▶ _Problem description_
Where an entry below contains an image, skip the image and copy the rest exactly.

Records for processing section start

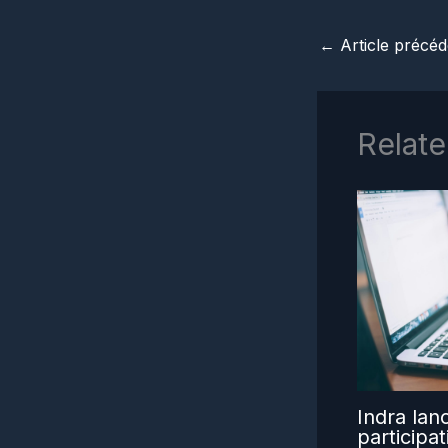
←
Article précéd
Relate
Indra lan
participa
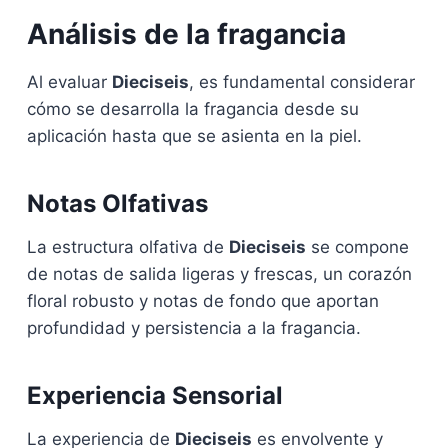
Análisis de la fragancia
Al evaluar
Dieciseis
, es fundamental considerar
cómo se desarrolla la fragancia desde su
aplicación hasta que se asienta en la piel.
Notas Olfativas
La estructura olfativa de
Dieciseis
se compone
de notas de salida ligeras y frescas, un corazón
floral robusto y notas de fondo que aportan
profundidad y persistencia a la fragancia.
Experiencia Sensorial
La experiencia de
Dieciseis
es envolvente y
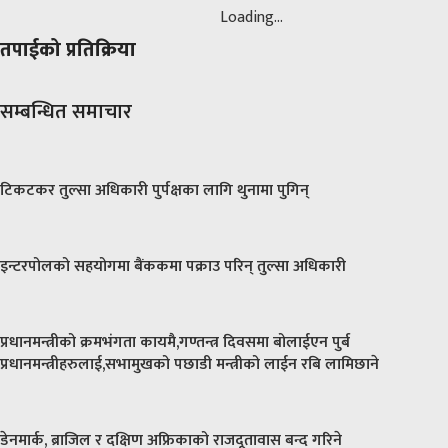
Loading...
तपाईको प्रतिक्रिया
सम्बन्धित समाचार
टिकटकर तुल्सा अधिकारी पुर्पक्षका लागि थुनामा पुगिन्
इन्टरपोलको सहयोगमा बैंककमा पक्राउ परिन् तुल्सा अधिकारी
प्रधानमन्त्रीको क्रमभंगता कायमै,गण्तन्त्र दिवसमा बोलाईएन पुर्ब
प्रधानमन्त्रीहरुलाई,सभामुखको पछाडी मन्त्रीको लाईन रबि लामिछाने
डेनमार्क, ब्राजिल र दक्षिण अफ्रिकाको राजदूतावास बन्द गरिने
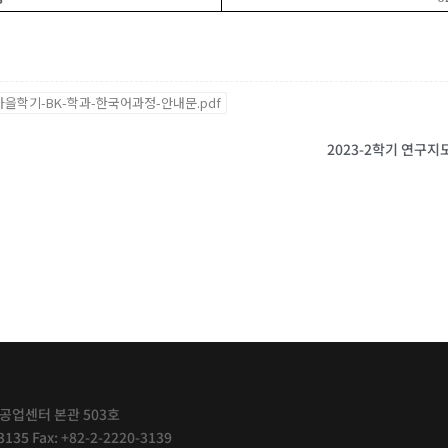
-가을학기-BK-학과-한국어과정-안내문.pdf
2023-2학기 연구
 공업센터 본관 503호
3135 Fax: +82-2-2220-3139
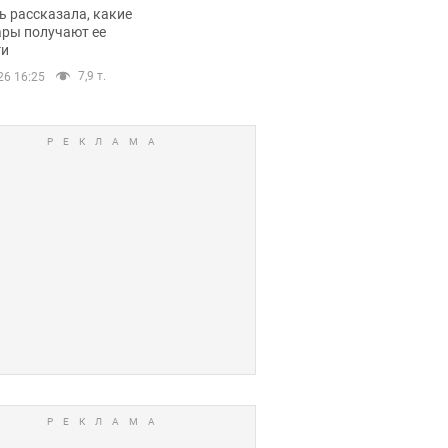
казала о страшной
 рассказала, какие
оне модельной
ары получают ее
ги
еры
7,9 т.
26 16:25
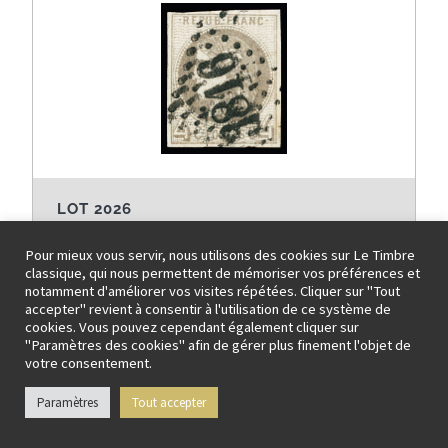
LOT 2026
FRANCE » EMISSION DE BORDEAUX
Pour mieux vous servir, nous utilisons des cookies sur Le Timbre
N°41Bc 4c gris-noir (gris très foncé), obl. GC 3816
classique, qui nous permettent de mémoriser vos préférences et
notamment d'améliorer vos visites répétées. Cliquer sur "Tout
(Saint-Pierre-lès-Calais, Pas-de-Calais), TB, nuance
accepter" revient à consentir à l'utilisation de ce système de
certifiée Calves
cookies. Vous pouvez cependant également cliquer sur
"Paramètres des cookies" afin de gérer plus finement l'objet de
Prix de départ: 600 EUR
votre consentement.
Paramètres
Tout accepter
Fiche détaillée / Invendu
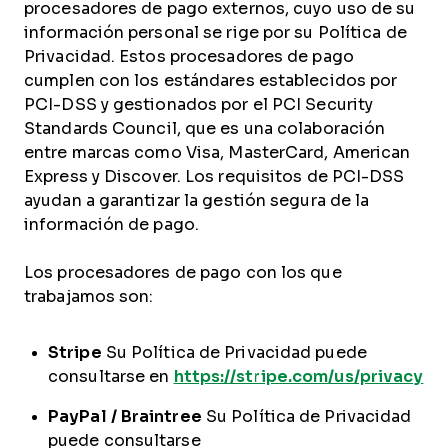
procesadores de pago externos, cuyo uso de su
información personal se rige por su Política de
Privacidad. Estos procesadores de pago
cumplen con los estándares establecidos por
PCI-DSS y gestionados por el PCI Security
Standards Council, que es una colaboración
entre marcas como Visa, MasterCard, American
Express y Discover. Los requisitos de PCI-DSS
ayudan a garantizar la gestión segura de la
información de pago.
Los procesadores de pago con los que
trabajamos son:
Stripe
Su Política de Privacidad puede
consultarse en
https://stripe.com/us/privacy
PayPal / Braintree
Su Política de Privacidad
puede consultarse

Records for processing section end

▶ _Your response_
←
Article précéd
Relate
Indra lan
participa
Análisis de la fragancia
Al evaluar
Dieciseis
, es fundamental considerar
cómo se desarrolla la fragancia desde su
aplicación hasta que se asienta en la piel.
Notas Olfativas
La estructura olfativa de
Dieciseis
se compone
de notas de salida ligeras y frescas, un corazón
floral robusto y notas de fondo que aportan
profundidad y persistencia a la fragancia.
Experiencia Sensorial
La experiencia de
Dieciseis
es envolvente y
Loading...
तपाईको प्रतिक्रिया
सम्बन्धित समाचार
टिकटकर तुल्सा अधिकारी पुर्पक्षका लागि थुनामा पुगिन्
इन्टरपोलको सहयोगमा बैंककमा पक्राउ परिन् तुल्सा अधिकारी
प्रधानमन्त्रीको क्रमभंगता कायमै,गण्तन्त्र दिवसमा बोलाईएन पुर्ब
प्रधानमन्त्रीहरुलाई,सभामुखको पछाडी मन्त्रीको लाईन रबि लामिछाने
डेनमार्क, ब्राजिल र दक्षिण अफ्रिकाको राजदूतावास बन्द गरिने
-가을학기-BK-학과-한국어과정-안내문.pdf
2023-2학기 연구
 공업센터 본관 503호
3135 Fax: +82-2-2220-3139
казала о страшной
 рассказала, какие
оне модельной
ары получают ее
ги
еры
7,9 т.
26 16:25
LOT 2026
FRANCE » EMISSION DE BORDEAUX
Pour mieux vous servir, nous utilisons des cookies sur Le Timbre
N°41Bc 4c gris-noir (gris très foncé), obl. GC 3816
classique, qui nous permettent de mémoriser vos préférences et
notamment d'améliorer vos visites répétées. Cliquer sur "Tout
(Saint-Pierre-lès-Calais, Pas-de-Calais), TB, nuance
accepter" revient à consentir à l'utilisation de ce système de
certifiée Calves
cookies. Vous pouvez cependant également cliquer sur
"Paramètres des cookies" afin de gérer plus finement l'objet de
Prix de départ: 600 EUR
votre consentement.
Paramètres
Tout accepter
Fiche détaillée / Invendu
procesadores de pago externos, cuyo uso de su
información personal se rige por su Política de
Privacidad. Estos procesadores de pago
cumplen con los estándares establecidos por
PCI-DSS y gestionados por el PCI Security
Standards Council, que es una colaboración
entre marcas como Visa, MasterCard, American
Express y Discover. Los requisitos de PCI-DSS
ayudan a garantizar la gestión segura de la
información de pago.
Los procesadores de pago con los que
trabajamos son:
Stripe
Su Política de Privacidad puede
consultarse en
https://stripe.com/us/privacy
PayPal / Braintree
Su Política de Privacidad
puede consultarse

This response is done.